The WebLogic configuration for the LDAP has been done here:
Security Realms > myrealm > Providers > Authentication tab
Question:
How do i point the Spring Boot Application to use that WebLogic Authentication Provider i.e the Spring Security configuration. Probably, something like here under LDAP Authentication section?
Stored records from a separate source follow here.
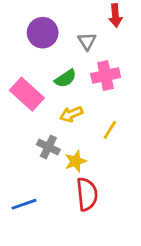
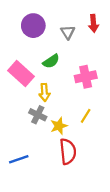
red arrow: (116, 15) -> (93, 23), moved
pink cross: (106, 76) -> (86, 77), moved
yellow arrow: (71, 114) -> (44, 92), moved, turned -72
yellow line: (110, 130) -> (86, 116), moved

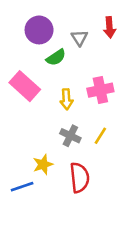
green semicircle: (51, 61) -> (56, 57), moved
yellow arrow: (44, 92) -> (66, 99), moved
gray cross: (38, 115) -> (70, 136), moved
yellow star: (59, 126) -> (43, 164), moved

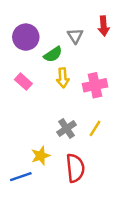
purple circle: (39, 30) -> (26, 37), moved
pink rectangle: (25, 86) -> (23, 82), size x0.6
yellow arrow: (66, 99) -> (63, 78), moved
gray cross: (70, 136) -> (67, 128), turned 30

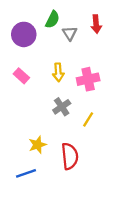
green semicircle: (53, 54) -> (52, 20), moved, turned -30
gray cross: (67, 128) -> (62, 107), moved
blue line: (21, 177) -> (26, 173), moved

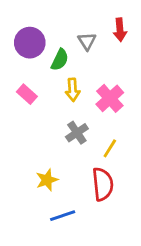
green semicircle: (52, 20) -> (60, 60), moved
pink cross: (88, 79) -> (110, 98), turned -30
red semicircle: (70, 156) -> (103, 184), moved
blue line: (26, 173) -> (63, 216), moved

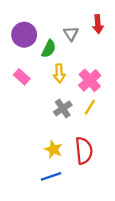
yellow line: (110, 148) -> (90, 107), moved
yellow star: (47, 180) -> (53, 149), moved, turned -30

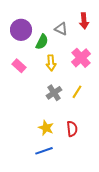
gray triangle: (71, 34) -> (61, 29), turned -32
pink cross: (90, 80) -> (81, 58), moved
red semicircle: (84, 151) -> (72, 129), size x0.7

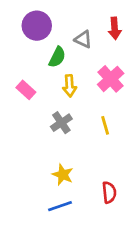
purple circle: (21, 30) -> (37, 26), moved
yellow line: (77, 92) -> (105, 125), turned -48
gray cross: (54, 93) -> (61, 123), moved
red semicircle: (72, 129) -> (109, 192), moved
As a side-note, I will probably be needing these:
pom.xml
<dependency>
<groupId>com.oracle.weblogic</groupId>
<artifactId>weblogic-server-pom</artifactId>
<version>12.2.1.4</version> <!-- Use the appropriate version for your WebLogic installation -->
<scope>provided</scope>
</dependency>
<dependency>
<groupId>com.oracle.weblogic</groupId>
<artifactId>wlthint3client</artifactId>
<version>12.2.1.4</version> <!-- Use the appropriate version for your WebLogic installation -->
<scope>provided</scope>
</dependency>
weblogic.xml
<weblogic-web-app xmlns="http://xmlns.oracle.com/weblogic/weblogic-web-app">
<security-role-assignment>
<role-name>authenticated-users</role-name>
<principal-name>users</principal-name>
</security-role-assignment>
</weblogic-web-app>
Note:
I do not want to use an ActiveDirectoryLdapAuthenticationProvider that is pointing directly to the AD.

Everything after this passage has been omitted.